Scatter plot of catch versus cumulative catch already removed, with a straight declining fit crossing the x-axis near 229, marked as the population estimate.
Figure 2: Leslie-DeLury depletion regression: catch per pass against the cumulative catch, with the x-intercept as the population estimate.

The regression is nearly linear here, with an R-squared of 0.98, and its x-intercept lands at 229 with an implied catch probability of 0.36. That is close to the likelihood estimate of 220, and the small gap is the usual difference between a least-squares fit to the catches and the exact binomial likelihood. The regression is quick and transparent, but the likelihood is preferable for inference because it gives proper confidence intervals rather than a regression slope on non-independent points.
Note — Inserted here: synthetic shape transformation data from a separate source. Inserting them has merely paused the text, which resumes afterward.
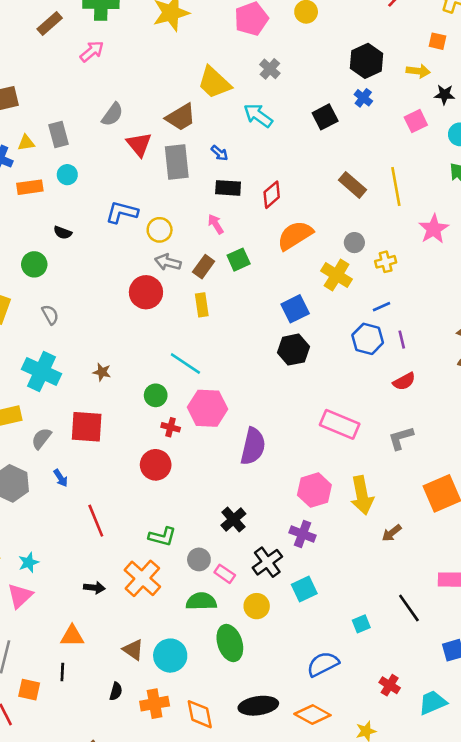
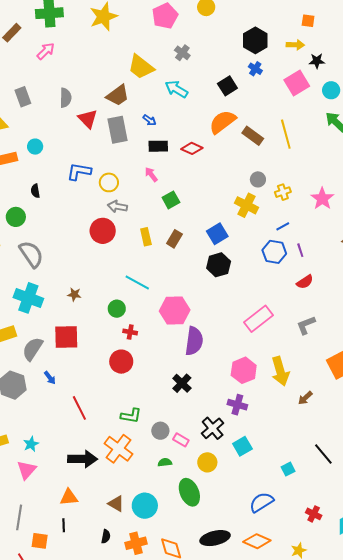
gray semicircle: (112, 114) -> (66, 98), turned -30
pink square: (416, 121) -> (297, 83), size x1.4
gray rectangle: (58, 134) -> (23, 97), moved
red diamond: (272, 195) -> (192, 148), turned 70
pink star: (434, 229) -> (322, 199), moved
black semicircle: (63, 233) -> (35, 191), turned 64
orange semicircle: (295, 235) -> (222, 122), moved
brown rectangle: (204, 267) -> (174, 239), moved
gray semicircle: (50, 315) -> (31, 254), size x1.8
pink hexagon: (208, 408) -> (175, 310), moved
pink rectangle: (340, 424) -> (259, 319), turned -56
gray semicircle: (41, 438) -> (33, 349), size x1.4
black cross: (233, 520) -> (182, 383), moved
black arrow: (94, 588) -> (83, 459), size x1.8
green semicircle: (201, 601) -> (165, 462), size x0.6

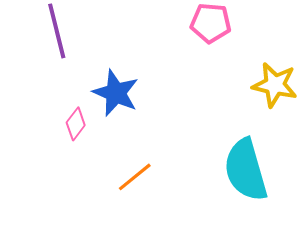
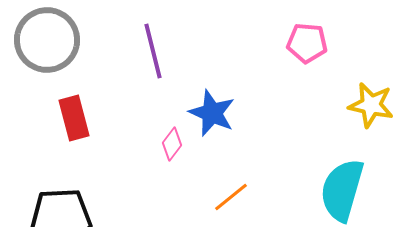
cyan semicircle: (246, 170) -> (342, 190), turned 32

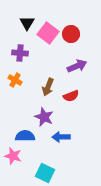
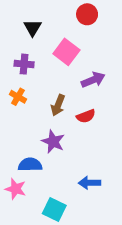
pink square: (48, 33) -> (66, 52), moved
red circle: (71, 34) -> (87, 14), moved
blue arrow: (61, 137) -> (89, 183), moved

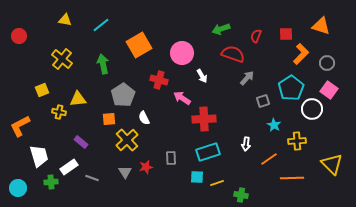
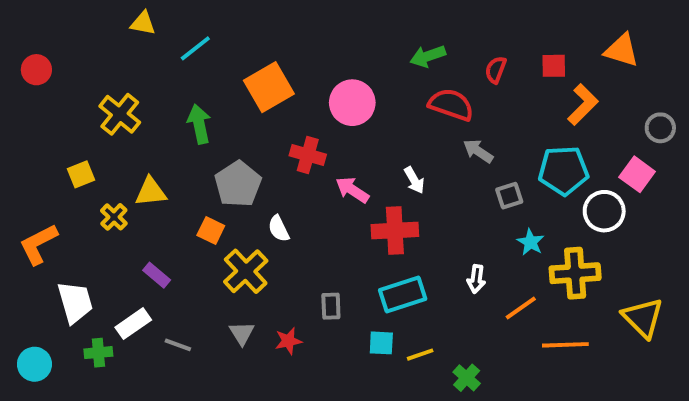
yellow triangle: (65, 20) -> (143, 23), moved
gray circle: (327, 63) -> (660, 128), moved
white arrow: (202, 76) -> (414, 180), moved
gray arrow: (247, 78) -> (478, 151), turned -98
cyan pentagon: (291, 88) -> (563, 170), turned 30
yellow cross: (59, 112) -> (114, 217), turned 32
orange square: (109, 119) -> (211, 231), turned 32
yellow cross: (297, 141) -> (575, 273), size x1.4
red star: (146, 167) -> (288, 341), moved
green cross: (241, 195) -> (467, 378), turned 32

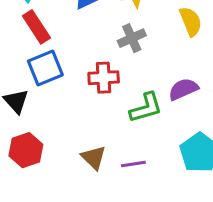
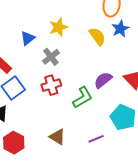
gray cross: (132, 38) -> (51, 57), moved
purple line: (133, 164) -> (96, 139), moved

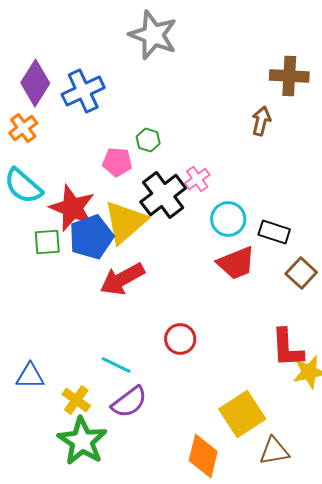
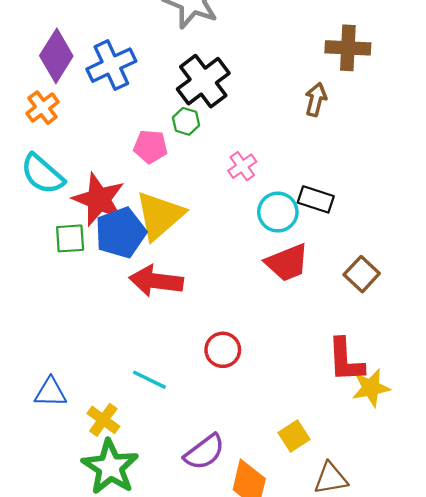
black cross: (163, 195) -> (203, 81), moved
black rectangle: (274, 232) -> (316, 199), moved
red arrow: (122, 279) -> (156, 281), turned 36
purple semicircle: (129, 402) -> (204, 452), moved
yellow square: (242, 414) -> (294, 436), size x0.6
An interval for the population

The confidence interval for a population size is often asymmetric, because the data rule out small populations more sharply than large ones. The profile likelihood shows this directly: fix a candidate N, take the best p for it, and record the log-likelihood. The values of N within a set drop from the peak form the interval.

Ngrid <- Tc:(Tc + 250)
profll <- sapply(Ngrid, function(Nn) {
  remain <- Nn - cum_before
  ph <- Tc / sum(remain)          # closed-form best p for this N
  if (ph <= 0 || ph >= 1) return(-Inf)
  sum(dbinom(catch, remain, ph, log = TRUE))
})
Nhat_int <- Ngrid[which.max(profll)]
cut <- max(profll) - qchisq(0.95, 1) / 2
Nci_lr <- range(Ngrid[profll >= cut])
c(N_hat = Nhat_int, lo = Nci_lr[1], hi = Nci_lr[2])
N_hat    lo    hi 
  220   209   239 
d3 <- data.frame(N = Ngrid, rll = profll - max(profll))
d3 <- d3[d3$rll > -6, ]
ggplot(d3, aes(N, rll)) +
  annotate("rect", xmin = Nci_lr[1], xmax = Nci_lr[2], ymin = -Inf, ymax = Inf,
           alpha = 0.08, fill = gold) +
  geom_line(colour = forest, linewidth = 0.7) +
  geom_hline(yintercept = -qchisq(0.95, 1) / 2, linetype = "dashed", colour = faint) +
  geom_vline(xintercept = Nhat_int, colour = red, linewidth = 0.5) +
  labs(title = "Profile likelihood gives the interval for N",
       subtitle = "Relative log-likelihood; dashed line is the 95% cut, shaded band the interval",
       x = "Population size N", y = "Relative log-likelihood") +
  theme_te()
Curve of relative log-likelihood against population size, peaking near 220, with a dashed horizontal cut and a shaded interval that is wider on the upper side.
Figure 3: Profile log-likelihood for the population size, with the 95% likelihood-ratio cut and interval.

The likelihood-ratio interval runs from 209 to 239, wider above the estimate than below, which the symmetric Wald interval from the Hessian cannot show. Reporting the profile interval is the more honest choice for a bounded quantity like a count.

Why two passes are rarely enough

It is tempting to run just two passes and use the classic two-sample formula. On this data that gives a very different answer.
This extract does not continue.